Publicatie

Publicatie datum

Evaluatie invoering Elektronisch Voorschrijf Systeem: monitoringfase: de situatie in 2001.

Wolters, I., Hoogen, H. van den, Bakker, D. de. Evaluatie invoering Elektronisch Voorschrijf Systeem: monitoringfase: de situatie in 2001. Utrecht: NIVEL, 2002. 86 p.
Download de PDF
Meer dan de helft van de huisartsen die over een Elektronisch Voorschrijf Systeem (EVS) beschikken, gebruikt dat dagelijks. Eenderde van hen maakt zelfs meer dan tien keer per dag gebruik van de mogelijkheid om via het EVS tijdens het consult een medicatie-advies volgens de NHG-standaard op te roepen. Slechts 13% van de huisartsen gebruikt het EVS nooit. De financiële besparing die de invoering van het EVS met zich mee had moeten brengen, is echter fors lager dan verwacht.
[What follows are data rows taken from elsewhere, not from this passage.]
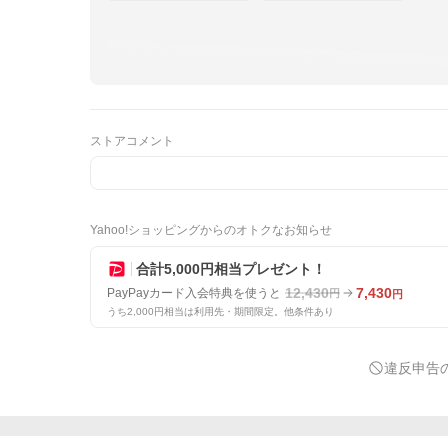
ストアコメント
Yahoo!ショッピングからのオトクなお知らせ
合計5,000円相当プレゼント！
12,430
7,430
PayPayカード入会特典を使うと
円
円
うち2,000円相当は利用先・期間限定。他条件あり
違反申告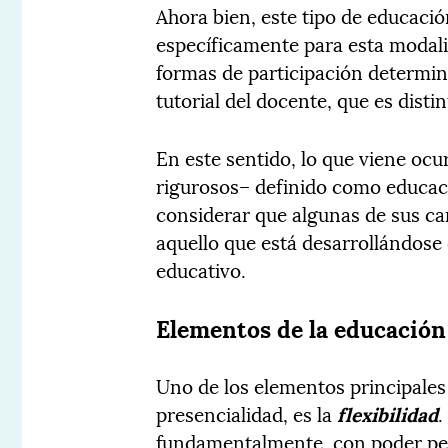
Ahora bien, este tipo de educaci
específicamente para esta modali
formas de participación determin
tutorial del docente, que es disti
En este sentido, lo que viene ocu
rigurosos– definido como educaci
considerar que algunas de sus ca
aquello que está desarrollándose
educativo.
Elementos de la educación
Uno de los elementos principales
presencialidad, es la
flexibilidad
.
fundamentalmente, con poder pen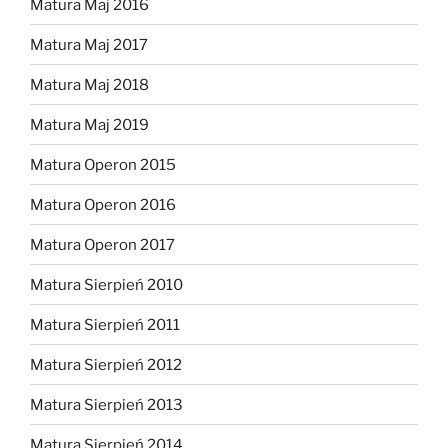
Matura Maj 2016
Matura Maj 2017
Matura Maj 2018
Matura Maj 2019
Matura Operon 2015
Matura Operon 2016
Matura Operon 2017
Matura Sierpień 2010
Matura Sierpień 2011
Matura Sierpień 2012
Matura Sierpień 2013
Matura Sierpień 2014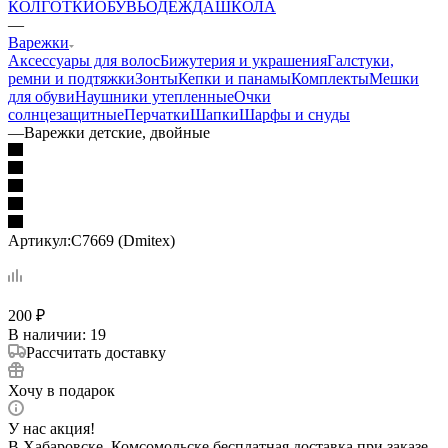
КОЛГОТКИ
ОБУВЬ
ОДЕЖДА
ШКОЛА
—
Варежки
Аксессуары для волос
Бижутерия и украшения
Галстуки,
ремни и подтяжки
Зонты
Кепки и панамы
Комплекты
Мешки
для обуви
Наушники утепленные
Очки
солнцезащитные
Перчатки
Шапки
Шарфы и снуды
—
Варежки детские, двойные
Артикул:
С7669 (Dmitex)
200
₽
В наличии
: 19
Рассчитать доставку
Хочу в подарок
У нас акция!
В Хабаровске, Комсомольске бесплатная доставка при заказе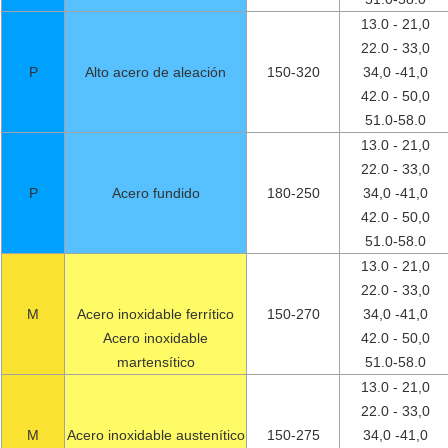
13.0 - 21,0
22.0 - 33,0
P
Alto acero de aleación
150-320
34,0 -41,0
42.0 - 50,0
51.0-58.0
13.0 - 21,0
22.0 - 33,0
P
Acero fundido
180-250
34,0 -41,0
42.0 - 50,0
51.0-58.0
13.0 - 21,0
22.0 - 33,0
M
Acero inoxidable ferrítico
150-270
34,0 -41,0
Acero inoxidable
42.0 - 50,0
martensítico
51.0-58.0
13.0 - 21,0
22.0 - 33,0
M
Acero inoxidable austenítico
150-275
34,0 -41,0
Op basis van een kleinschalig experiment door zorgverzekeraar het Groene Land verwachtten de LHV, het ministerie van VWS en Zorgverzekeraars Nederland (ZN) enige jaren geleden dat landelijke invoering van het EVS zou leiden tot een besparing van 300 miljoen gulden (136 miljoen euro). De huisartsen die inmiddels werken met het Elektronisch Voorschrijf Systeem schrijven inderdaad minder en goedkopere medicijnen voor. De besparing die daarmee in 2002 gerealiseerd wordt, bedraagt echter maximaal 15,6 en mogelijk slechts 7,2 miljoen euro.
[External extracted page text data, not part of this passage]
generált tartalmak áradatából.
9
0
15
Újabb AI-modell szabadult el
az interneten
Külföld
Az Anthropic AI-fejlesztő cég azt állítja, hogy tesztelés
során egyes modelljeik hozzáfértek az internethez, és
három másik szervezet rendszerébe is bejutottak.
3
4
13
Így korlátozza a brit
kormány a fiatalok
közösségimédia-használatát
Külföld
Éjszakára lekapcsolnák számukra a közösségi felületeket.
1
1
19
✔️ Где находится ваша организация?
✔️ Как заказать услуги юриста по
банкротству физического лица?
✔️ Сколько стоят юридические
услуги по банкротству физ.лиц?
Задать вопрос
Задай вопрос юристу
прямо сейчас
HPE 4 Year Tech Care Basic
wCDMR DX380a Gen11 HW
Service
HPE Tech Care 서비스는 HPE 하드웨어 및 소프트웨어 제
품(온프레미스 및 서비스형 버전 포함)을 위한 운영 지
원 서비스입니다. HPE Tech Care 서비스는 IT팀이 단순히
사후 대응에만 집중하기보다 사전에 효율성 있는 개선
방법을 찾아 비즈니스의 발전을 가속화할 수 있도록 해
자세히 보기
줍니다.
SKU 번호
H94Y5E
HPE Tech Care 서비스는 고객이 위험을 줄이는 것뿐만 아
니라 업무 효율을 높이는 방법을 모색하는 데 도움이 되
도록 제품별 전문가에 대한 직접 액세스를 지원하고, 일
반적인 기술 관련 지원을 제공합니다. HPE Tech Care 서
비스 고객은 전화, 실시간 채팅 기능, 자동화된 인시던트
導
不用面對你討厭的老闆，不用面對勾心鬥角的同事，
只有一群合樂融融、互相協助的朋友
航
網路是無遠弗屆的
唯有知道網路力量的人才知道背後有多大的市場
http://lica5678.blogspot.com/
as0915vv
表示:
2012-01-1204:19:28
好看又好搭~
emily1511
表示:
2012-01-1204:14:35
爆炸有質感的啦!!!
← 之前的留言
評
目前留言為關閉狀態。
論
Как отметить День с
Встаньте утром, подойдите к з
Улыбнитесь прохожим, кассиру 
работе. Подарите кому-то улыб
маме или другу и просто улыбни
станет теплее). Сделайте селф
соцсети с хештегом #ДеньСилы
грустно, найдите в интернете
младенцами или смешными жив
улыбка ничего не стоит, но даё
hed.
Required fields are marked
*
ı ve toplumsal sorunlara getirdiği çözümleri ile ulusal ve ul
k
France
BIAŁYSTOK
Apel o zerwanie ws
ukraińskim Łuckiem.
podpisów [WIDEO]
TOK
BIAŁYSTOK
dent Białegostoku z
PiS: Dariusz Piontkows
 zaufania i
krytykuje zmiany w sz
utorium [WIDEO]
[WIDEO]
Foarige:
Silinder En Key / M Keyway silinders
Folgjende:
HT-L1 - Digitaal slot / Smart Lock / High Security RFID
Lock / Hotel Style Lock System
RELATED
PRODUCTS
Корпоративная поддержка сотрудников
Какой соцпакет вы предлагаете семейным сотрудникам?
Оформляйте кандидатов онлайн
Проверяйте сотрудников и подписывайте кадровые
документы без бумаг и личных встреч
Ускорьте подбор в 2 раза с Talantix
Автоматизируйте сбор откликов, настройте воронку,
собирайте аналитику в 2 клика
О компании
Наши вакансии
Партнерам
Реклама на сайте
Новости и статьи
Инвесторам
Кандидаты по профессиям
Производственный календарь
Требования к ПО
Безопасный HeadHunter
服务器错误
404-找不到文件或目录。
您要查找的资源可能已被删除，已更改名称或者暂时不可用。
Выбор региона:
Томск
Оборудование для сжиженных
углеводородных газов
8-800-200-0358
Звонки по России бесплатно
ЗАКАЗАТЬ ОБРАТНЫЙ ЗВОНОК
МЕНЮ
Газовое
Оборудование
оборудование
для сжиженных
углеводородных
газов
Een deel van de huisartsen gebruikt het EVS standaard bij elk consult, anderen zien het als een geheugensteuntje of als een mogelijkheid voor een second opinion.
Het EVS was in de onderzoeksperiode geïntegreerd in de Huisarts Informatie Systemen (HIS-en) van 70% van alle huisartsen. In september 2002 was dit overigens gestegen tot 95% van alle huisartsen. De mate waarin huisartsen het EVS gebruiken varieert sterk per HIS. Door verbetering van het gebruikersgemak is volgens de onderzoekers dan ook nog winst te boeken. Daarnaast moet gewerkt worden aan uitbreiding van het aantal aandoeningen waarvoor het EVS een medicatie-advies geeft (op dit moment 71% van de voorschriften). Het Nederlandse Huisartsen Genootschap (NHG) werkt daar inmiddels aan.
Het NIVEL-onderzoek is gebaseerd op de automatisch gegenereerde gegevens, deels van deelnemers van het LINH-project (Landelijk Informatie Netwerk Huisartsenzorg), deels afkomstig uit een aselecte steekproef van andere huisartspraktijken. Ook is er een aanvullende enquête gehouden onder 665 huisartsen (respons 67%). Er is samengewerkt met het WOK (Centre for Quality of Care Research van de universiteiten van Nijmegen en Maastricht). Het onderzoek is gefinancierd door het ministerie van VWS en uitgevoerd in opdracht van de Landelijke Huisartsen Vereniging (LHV), het Ministerie van VWS, het Nederlands Huisartsen Genootschap (NHG) en Zorgverzekeraars Nederland (ZN).